Supplied material —
########

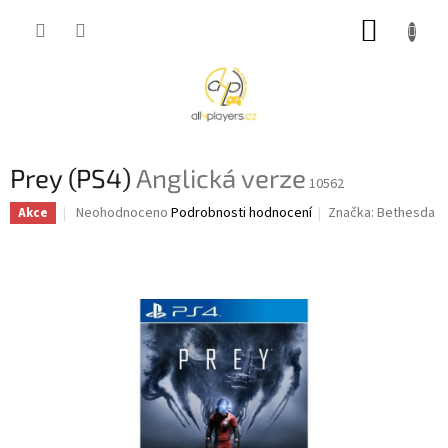
Přejít
NÁKUP
na
obsah
KOŠÍK
Prey (PS4)
Anglická verze
10562
Průměrné
Neohodnoceno
Podrobnosti hodnocení
Značka:
Bethesda
Akce
hodnocení
produktu
je
0,0
z
5
hvězdiček.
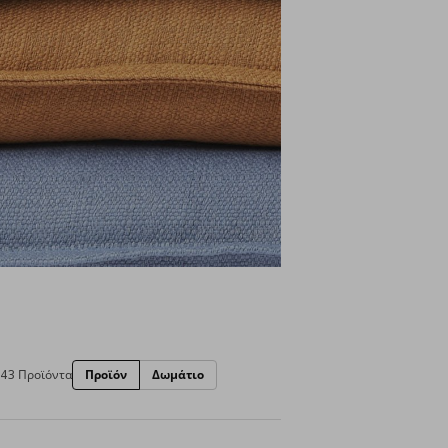
143 Προϊόντα
Προϊόν
Δωμάτιο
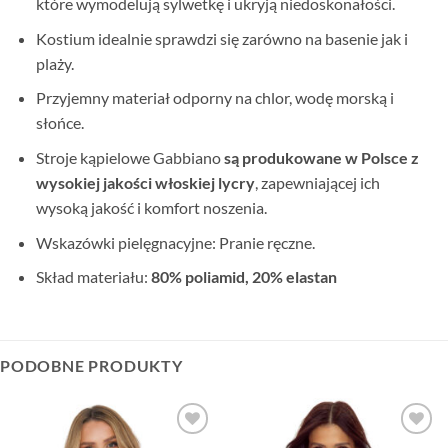
które wymodelują sylwetkę i ukryją niedoskonałości.
Kostium idealnie sprawdzi się zarówno na basenie jak i
plaży.
Przyjemny materiał odporny na chlor, wodę morską i
słońce.
Stroje kąpielowe Gabbiano
są produkowane w Polsce
z
wysokiej jakości włoskiej lycry
, zapewniającej ich
wysoką jakość i komfort noszenia.
Wskazówki pielęgnacyjne: Pranie ręczne.
Skład materiału:
80% poliamid, 20% elastan
PODOBNE PRODUKTY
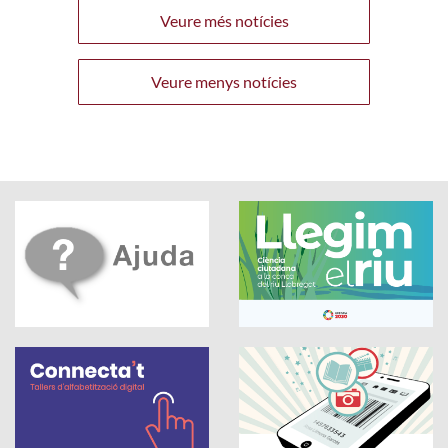
Veure més notícies
Veure menys notícies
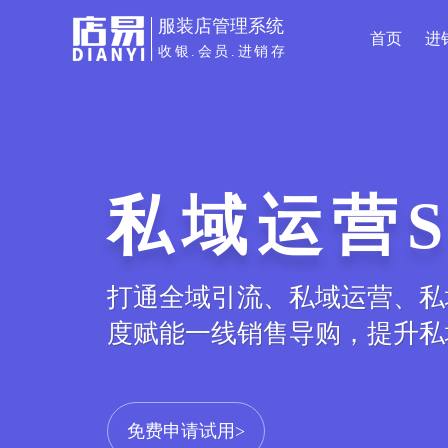
服装店管理系统
首页
进
收银.会员.进销存
私域运营S
打通全域引流、私域运营、私
度赋能一线销售导购，提升私
免费申请试用>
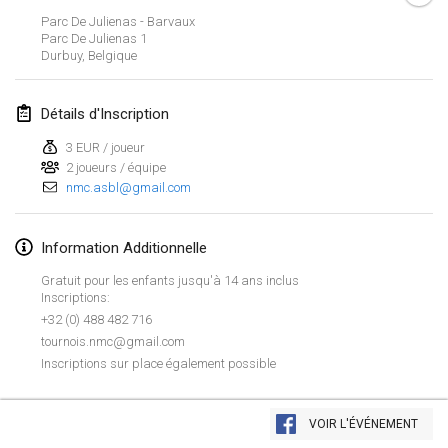
19 janv. 2020
|
France
Parc De Julienas - Barvaux
Parc De Julienas
1
Tournoi d'Hiver
Durbuy
,
Belgique
25 janv. 2020
|
France
Détails d'Inscription
Tournoi de Mölkky - Lesfous Dubâtonvaigeois
25 janv. 2020
|
France
3 EUR / joueur
2 joueurs / équipe
nmc.asbl@gmail.com
février 2020
Open de l'Ourse
Information Additionnelle
1 févr. 2020
|
Belgique
Gratuit pour les enfants jusqu'à 14 ans inclus
Inscriptions:
Möl'Krêpes
+32 (0) 488 482 716
1 févr. 2020
|
France
tournois.nmc@gmail.com
Inscriptions sur place également possible
Liekki Cup
Afficher la liste
1 févr. 2020
|
Finlande
VOIR L'ÉVÉNEMENT
Montrant
166
tournois
Maintenu par
Mölkk Your World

########

What you need to do —
I'd like every record printed exactly, with the pictures left out.

Answer to this task —
Přejít
NÁKUP
na
obsah
KOŠÍK
Prey (PS4)
Anglická verze
10562
Průměrné
Neohodnoceno
Podrobnosti hodnocení
Značka:
Bethesda
Akce
hodnocení
produktu
je
0,0
z
5
hvězdiček.
143 Προϊόντα
Προϊόν
Δωμάτιο
które wymodelują sylwetkę i ukryją niedoskonałości.
Kostium idealnie sprawdzi się zarówno na basenie jak i
plaży.
Przyjemny materiał odporny na chlor, wodę morską i
słońce.
Stroje kąpielowe Gabbiano
są produkowane w Polsce
z
wysokiej jakości włoskiej lycry
, zapewniającej ich
wysoką jakość i komfort noszenia.
Wskazówki pielęgnacyjne: Pranie ręczne.
Skład materiału:
80% poliamid, 20% elastan
PODOBNE PRODUKTY
Veure més notícies
Veure menys notícies
服装店管理系统
首页
进
收银.会员.进销存
私域运营S
打通全域引流、私域运营、私
度赋能一线销售导购，提升私
免费申请试用>
19 janv. 2020
|
France
Parc De Julienas - Barvaux
Parc De Julienas
1
Tournoi d'Hiver
Durbuy
,
Belgique
25 janv. 2020
|
France
Détails d'Inscription
Tournoi de Mölkky - Lesfous Dubâtonvaigeois
25 janv. 2020
|
France
3 EUR / joueur
2 joueurs / équipe
nmc.asbl@gmail.com
février 2020
Open de l'Ourse
Information Additionnelle
1 févr. 2020
|
Belgique
Gratuit pour les enfants jusqu'à 14 ans inclus
Inscriptions:
Möl'Krêpes
+32 (0) 488 482 716
1 févr. 2020
|
France
tournois.nmc@gmail.com
Inscriptions sur place également possible
Liekki Cup
Afficher la liste
1 févr. 2020
|
Finlande
VOIR L'ÉVÉNEMENT
Montrant
166
tournois
Maintenu par
Mölkk Your World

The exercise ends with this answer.